What Is Experience Worth?
The older we get, the more we like to reflect on the importance of “life experience,” and how the passage of time can give human beings an expertise in their chosen field that raw talent never can. But how important is experience, really? After all, talented athletes now begin their professional careers as teenagers, and don’t appear to suffer from a lack of life experience. Could the same be true in politics, music, or art? Is it possible that all the talk of seasoning and maturation is nothing more than our fear of those younger than us?
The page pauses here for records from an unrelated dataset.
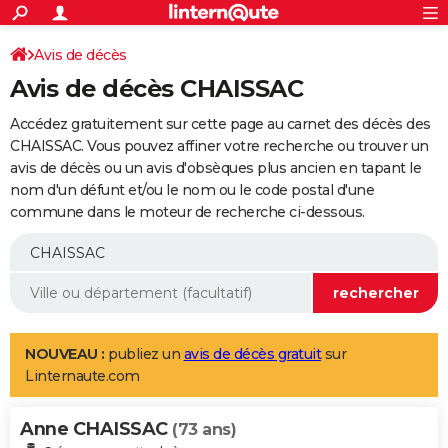
ACTUALITÉS
Connexion
S'inscrire
Avis de décès
Rechercher
Société
Education
Villes
Politique
Faits Divers
Monde
+
SPORT
Avis de décès CHAISSAC
Football
Cyclisme
Forum
Coupe du monde 2026
Tennis
Rugby
CULTURE
Accédez gratuitement sur cette page au carnet des décès des
TNT
Cinéma
Musique
Programme TV
Streaming
Sorties cinéma
+
CHAISSAC. Vous pouvez affiner votre recherche ou trouver un
FINANCE
avis de décès ou un avis d'obsèques plus ancien en tapant le
Impôts
Immobilier
Banque
Crédit
Retraite
Epargne
Risques naturels par ville
Assurance
AUTO
nom d'un défunt et/ou le nom ou le code postal d'une
commune dans le moteur de recherche ci-dessous.
Réserver un essai
Berlines
Forum auto
Essais
Citadines
SUV
+
HIGH-TECH
Meilleur smartphone
Ordinateurs
Guide high-tech
Mobiles
Internet
Jeux vidéo
+
BRICOLAGE
Aménagement intérieur
Cuisine
Jardinage
+
Forum
Extérieur
Salle de bains
Rangement
WEEK-END
Escapades
Expositions
Week-end nature
Guides de France
Patrimoine
Musées
+
LIFESTYLE
NOUVEAU :
publiez un
avis de décès gratuit
sur
Linternaute.com
Bien-être
Mode
+
Art de vivre
Loisirs
Modes de vie
SANTE
Anne CHAISSAC
Guide de la santé
Médicaments
+
Alimentation
Maladies
Sommeil
(73 ans)
VOYAGE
Documenting A Revolution Of Thought
It lasted for only a year in the late 1920s, and only 15 issues were ever printed, but Georges Bataille’s controversial and provocative magazine, Documents stands as one of the most influential publications of the 20th century. “Conceived as a ‘war machine against received ideas’, Documents drew in several dissident surrealists such as Leiris, Joan Miró, Robert Desnos and André Masson. As, in his own words, surrealism’s ‘old enemy from within’, Bataille was uncompromising in his disdain for art as a panacea and a substitute for human experience, his problem remaining ‘the place that surrealism gave to poetry and painting: it placed the work before being’.”